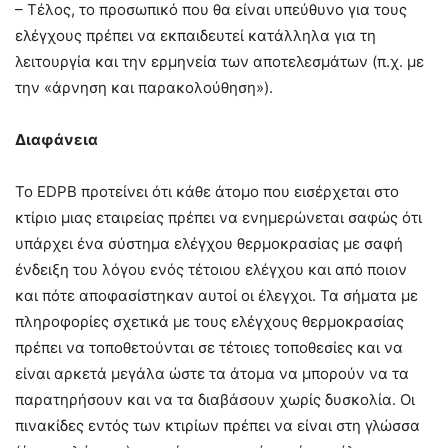
– Τέλος, το προσωπικό που θα είναι υπεύθυνο για τους
ελέγχους πρέπει να εκπαιδευτεί κατάλληλα για τη
λειτουργία και την ερμηνεία των αποτελεσμάτων (π.χ. με
την «άρνηση και παρακολούθηση»).
Διαφάνεια
Το EDPB προτείνει ότι κάθε άτομο που εισέρχεται στο
κτίριο μιας εταιρείας πρέπει να ενημερώνεται σαφώς ότι
υπάρχει ένα σύστημα ελέγχου θερμοκρασίας με σαφή
ένδειξη του λόγου ενός τέτοιου ελέγχου και από ποιον
και πότε αποφασίστηκαν αυτοί οι έλεγχοι. Τα σήματα με
πληροφορίες σχετικά με τους ελέγχους θερμοκρασίας
πρέπει να τοποθετούνται σε τέτοιες τοποθεσίες και να
είναι αρκετά μεγάλα ώστε τα άτομα να μπορούν να τα
παρατηρήσουν και να τα διαβάσουν χωρίς δυσκολία. Οι
πινακίδες εντός των κτιρίων πρέπει να είναι στη γλώσσα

Problem>
Would you give the material back exactly, minus the pictures?

Output of the task>
– Τέλος, το προσωπικό που θα είναι υπεύθυνο για τους
ελέγχους πρέπει να εκπαιδευτεί κατάλληλα για τη
λειτουργία και την ερμηνεία των αποτελεσμάτων (π.χ. με
την «άρνηση και παρακολούθηση»).
Διαφάνεια
Το EDPB προτείνει ότι κάθε άτομο που εισέρχεται στο
κτίριο μιας εταιρείας πρέπει να ενημερώνεται σαφώς ότι
υπάρχει ένα σύστημα ελέγχου θερμοκρασίας με σαφή
ένδειξη του λόγου ενός τέτοιου ελέγχου και από ποιον
και πότε αποφασίστηκαν αυτοί οι έλεγχοι. Τα σήματα με
πληροφορίες σχετικά με τους ελέγχους θερμοκρασίας
πρέπει να τοποθετούνται σε τέτοιες τοποθεσίες και να
είναι αρκετά μεγάλα ώστε τα άτομα να μπορούν να τα
παρατηρήσουν και να τα διαβάσουν χωρίς δυσκολία. Οι
πινακίδες εντός των κτιρίων πρέπει να είναι στη γλώσσα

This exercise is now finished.